Segundo a funcionária pública Ana Cláudia, mãe de uma pessoa em recuperação na Casa do Pai, o trabalho feito pela comunidade terapêutica é muito sério. Disse que o dependente, antes de ingressar em tratamento, passa por uma bateria de exames e que, durante a internação, eles participam de atividades esportivas, profissionais e de oração. Ela afirmou que a notícia trouxe preocupação, contrariando a esperança de ver o filho recuperado.

“Meu filho está internado há alguns dias. A internação já me trouxe tranquilidade. Falo com ele e diz que está muito bem sem a droga. Os responsáveis têm uma visão muito boa de tratamento. Na casa, ele faz muitas atividades e não usa drogas, uma benção na minha vida. Só em pensar que ele pode voltar sem ficar curado totalmente me dá aflição”, afirmou. (E.S)

Sesau fez inspeção e está elaborando um relatório

A Secretaria Estadual de Saúde (Sesau) afirmou que, após notificação do Ministério Público, realizou nesta terça-feira, 27, uma inspeção na Casa do Pai para avaliar a estrutura física, organizacional e o atendimento terapêutico. Informou ainda, que está elaborando um relatório e averiguando quais medidas serão adotadas em relação à unidade.

Frisou que o Estado dispõe de duas unidades de atendimento para dependentes de álcool e outras drogas: o Caps AD 24h (Centro de Atenção Psicossocial Álcool e Outras Drogas) e a Unidade de Acolhimento Maria da Consolação Inácio de Matos.

O Caps AD atende pacientes da Capital, interior e até estrangeiros.
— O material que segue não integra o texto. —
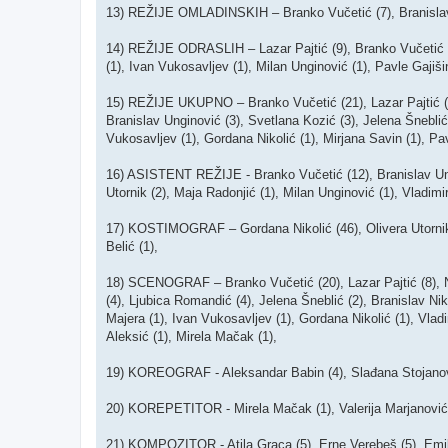
13) REŽIJE OMLADINSKIH – Branko Vučetić (7), Branislav U
14) REŽIJE ODRASLIH – Lazar Pajtić (9), Branko Vučetić (8)
(1), Ivan Vukosavljev (1), Milan Unginović (1), Pavle Gajiš
15) REŽIJE UKUPNO – Branko Vučetić (21), Lazar Pajtić (9),
Branislav Unginović (3), Svetlana Kozić (3), Jelena Šneblić
Vukosavljev (1), Gordana Nikolić (1), Mirjana Savin (1), Pav
16) ASISTENT REŽIJE - Branko Vučetić (12), Branislav Ungin
Utornik (2), Maja Radonjić (1), Milan Unginović (1), Vladimi
17) KOSTIMOGRAF – Gordana Nikolić (46), Olivera Utornik (6)
Belić (1),
18) SCENOGRAF – Branko Vučetić (20), Lazar Pajtić (8), Nat
(4), Ljubica Romandić (4), Jelena Šneblić (2), Branislav Nik
Majera (1), Ivan Vukosavljev (1), Gordana Nikolić (1), Vlad
Aleksić (1), Mirela Mačak (1),
19) KOREOGRAF - Aleksandar Babin (4), Slađana Stojanović 
20) KOREPETITOR - Mirela Mačak (1), Valerija Marjanović 
21) KOMPOZITOR - Atila Graca (5), Erne Verebeš (5), Emil 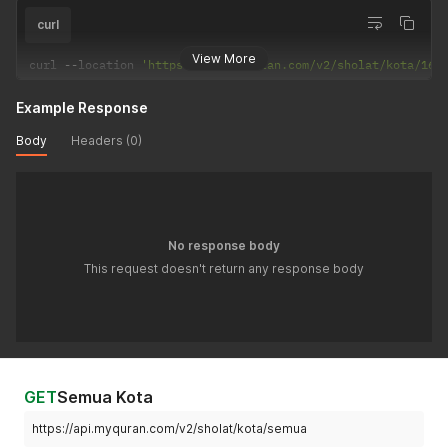
curl
View More
curl 
--
location 
'https://api.myquran.com/v2/sholat/kota/163
Example Response
Body
Headers (0)
No response body
This request doesn't return any response body
GET
Semua Kota
https://api.myquran.com/v2/sholat/kota/semua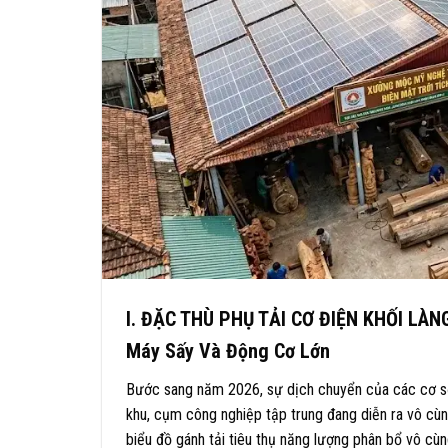
I. ĐẶC THÙ PHỤ TẢI CƠ ĐIỆN KHỐI LÀNG
Máy Sấy Và Động Cơ Lớn
Bước sang năm 2026, sự dịch chuyển của các cơ sở
khu, cụm công nghiệp tập trung đang diễn ra vô cù
biểu đồ gánh tải tiêu thụ năng lượng phân bổ vô cù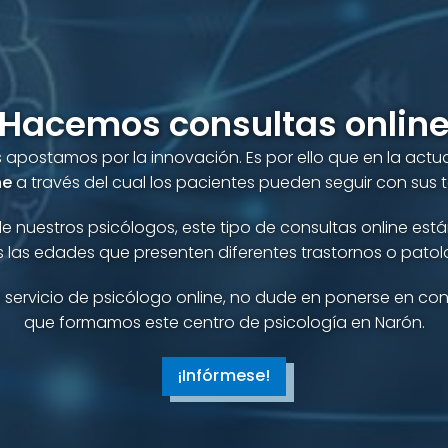
¡Hacemos consultas online
 apostamos por la innovación. Es por ello que en la ac
ne
a través del cual los pacientes pueden seguir con sus t
de nuestros psicólogos, este tipo de consultas online est
 las edades que presenten diferentes trastornos o patol
l servicio de psicólogo online, no dude en ponerse en co
que formamos este centro de psicología en Narón.
¡Infórmese!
Estas pessoas procuram o serviço por conta própria ou são levadas por familiares e amigos, pois o serviço funciona de portas abertas, ou seja, não precisa de encaminhamento.

A Unidade de Acolhimento é voltada para o tratamento prolongado, funcionando como uma residência, para tratamentos prolongados de dependentes químicos maiores de 18 anos, de ambos os sexos, e que se encontram em sofrimento psíquico com necessidade de cuidado integral.

Estes pacientes contam com uma equipe multidisciplinar composta por profissionais, como enfermeiros, médicos, psicólogos, fisioterapeutas, psiquiatras, técnicos em enfermagem e pedagogos. Artesãos também trabalham a parte lúdica, proporcionando oficinas que ajudam na recuperação. Os medicamentos necessários para a reabilitação são disponibilizados na própria unidade com a prescrição médica.